A New survey reveals that majority of doctors' fail in recognizing cow's milk allergy in babies, which causes serious health problems. Four in five GPs are not able to correctly diagnose the disease, wrongly recommending soy-based milk instead - which can pose a risk to long-term health.
The survey of 500 doctors is being published today by medical taskforce Act Against Allergy and is sponsored by SHS International. The survey found out that most of the doctors confuse the symptoms with other conditions such as gastroenteritis and colic moreover they don't trust their own colleagues to make the correct diagnosis of cows' milk allergy - one of the most common allergic conditions in infants.
But this can lead to unnecessary sickness and suffering for babies - claim experts. More than 10,000 babies in UK had been diagnosed for cow's milk allergy and it is feared that around 50,000 babies would have been missed in such diagnoses.
Although cows' milk is not introduced as a main drink before the age of one year, cows' milk protein is present in the main brands of infant formula resulting in causing this allergy. Most milk protein allergy in children disappears by the age of three to five, whereas some allergies like allergy to nuts tend to last for life.

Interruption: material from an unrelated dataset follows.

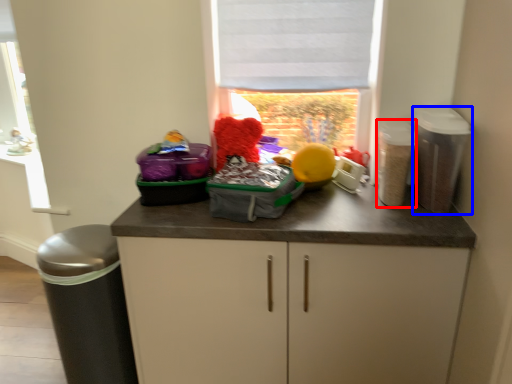 Question: Which object is closer to the camera taking this photo, appliance (highlighted by a red box) or appliance (highlighted by a blue box)?

Choices:
 (A) appliance
 (B) appliance

Answer: (B)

The Department of Health has warned against routine prescription of soy-based infant formulas because of the high content of phytoestrogens - compounds that mimic the action of the female hormone oestrogen. This could pose a risk in the long - term reproductive health of infants and also by causing allergies to both kinds of milk in infants.
Jane Bell, 34, mother, who lives in London with police officer husband Michael, says it took months to get the right diagnosis and treatment for her baby Lilly. She said that Lilly was reacting to formula milk within 24 hours from birth but the GPs failed in recognizing before she collapsed at the age of nine months. Mrs. Bell had then taken Lilly to Royal Free Hospital, where the doctors recognised straight away that she was suffering from an allergy and treated her with an amino acid-based formula that didn't contain any cows' milk or soy protein that she started to recover.
'Nine out of 10 doctors want more help to spot affected babies' - said Dr Martin Brueton, Consultant Paediatric Gastroenterologist at Chelsea and Westminster Hospital and UK spokesperson for Act Against Allergy. He added that the Act Against Allergy would issue guidelines next year to help doctors diagnose and correctly treat babies suffering from the problem.
Any parent who suspects milk allergy in their child may consult a paediatric allergy specialist instead of GPs - He added 'Although cows' milk allergy often improves or resolves over time, it causes small babies and their families a great deal of distress. 'Hence the need for early diagnosis and appropriate treatment.' The need now is to provide better information about the allergy so as to make it easier to diagnose milk protein allergy in infants - said Dr. Brueton.